I waited. I waited for him to breathe. I waited for his wolf to jump start his heart. I waited for the miracle that was supposed to happen for special pups like him.
But there was only the dripping of blood onto the marble.
"Tommy?" I whispered.
He didn't answer.
A strange numbness washed over me. It started in my fingertips and spread to my chest, freezing the agony into something solid and sharp. My son was dead.
Slowly, moving like a machine that had rusted over, I slid my arms under his small, limp body. He was heavy. Dead weight was always heavier than living weight.

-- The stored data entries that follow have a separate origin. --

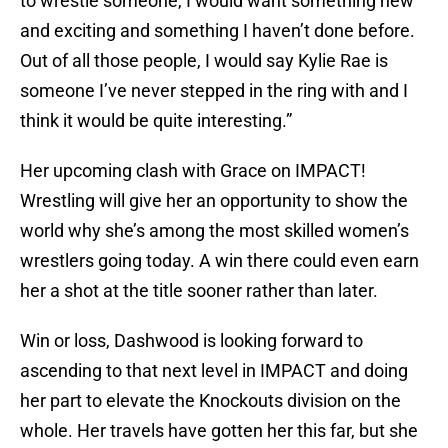
to wrestle someone, I would want something new
and exciting and something I haven’t done before.
Out of all those people, I would say Kylie Rae is
someone I’ve never stepped in the ring with and I
think it would be quite interesting.”
Her upcoming clash with Grace on IMPACT!
Wrestling will give her an opportunity to show the
world why she’s among the most skilled women’s
wrestlers going today. A win there could even earn
her a shot at the title sooner rather than later.
Win or loss, Dashwood is looking forward to
ascending to that next level in IMPACT and doing
her part to elevate the Knockouts division on the
whole. Her travels have gotten her this far, but she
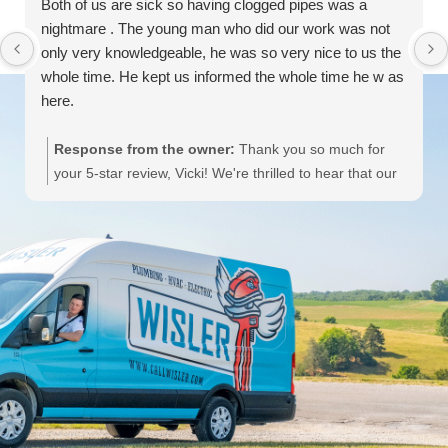
Both of us are sick so having clogged pipes was a
nightmare . The young man who did our work was not
only very knowledgeable, he was so very nice to us the
whole time. He kept us informed the whole time he w as
here.
Response from the owner:
Thank you so much for
your 5-star review, Vicki! We're thrilled to hear that our
team member provided knowledgeable and friendly
service during your plumbing issue. We hope you both
feel better soon! If you need any further assistance,
Wisler Plumbing, Heating, Cooling & Electric is here to
help!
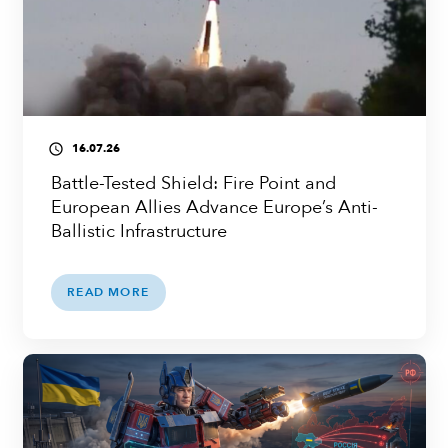
16.07.26
access_time
Battle-Tested Shield: Fire Point and
European Allies Advance Europe’s Anti-
Ballistic Infrastructure
READ MORE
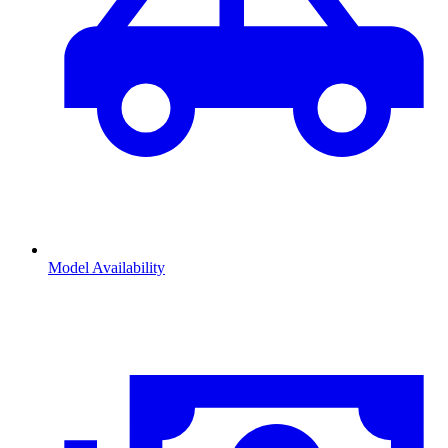
Model Availability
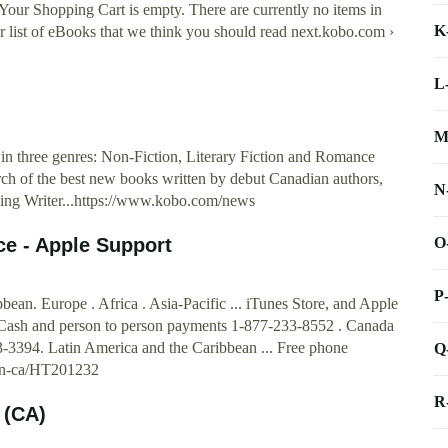
 Your Shopping Cart is empty. There are currently no items in
K
 list of eBooks that we think you should read next.kobo.com ›
L
M
 in three genres: Non-Fiction, Literary Fiction and Romance
h of the best new books written by debut Canadian authors,
N
rging Writer...https://www.kobo.com/news
O
ce - Apple Support
P
an. Europe . Africa . Asia-Pacific ... iTunes Store, and Apple
 Cash and person to person payments 1-877-233-8552 . Canada
-3394. Latin America and the Caribbean ... Free phone
Q
m/en-ca/HT201232
R
 (CA)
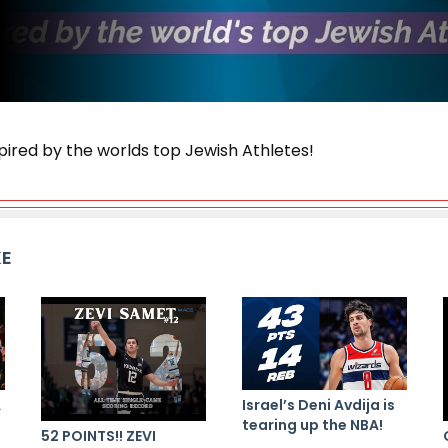
pired by the worlds top Jewish Athletes!
KE
A
Israel’s Deni Avdija is
tearing up the NBA!
52 POINTS!! ZEVI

I stood up. My legs trembled, but they held. I didn't look at the bloodstain on the floor. I didn't look for Anya, who must have fled or hidden herself away. She didn't matter. Nothing mattered.
I held Tommy close to my chest, his blood soaking through my shirt, staining my skin, marking me with his final moments. I turned away from the front door, away from the pack lands, and began to climb the stairs.
One step. Two steps.
I would take him back to his room. I would lay him in his bed. I would wait for the Alpha to come home and see what his silence had cost.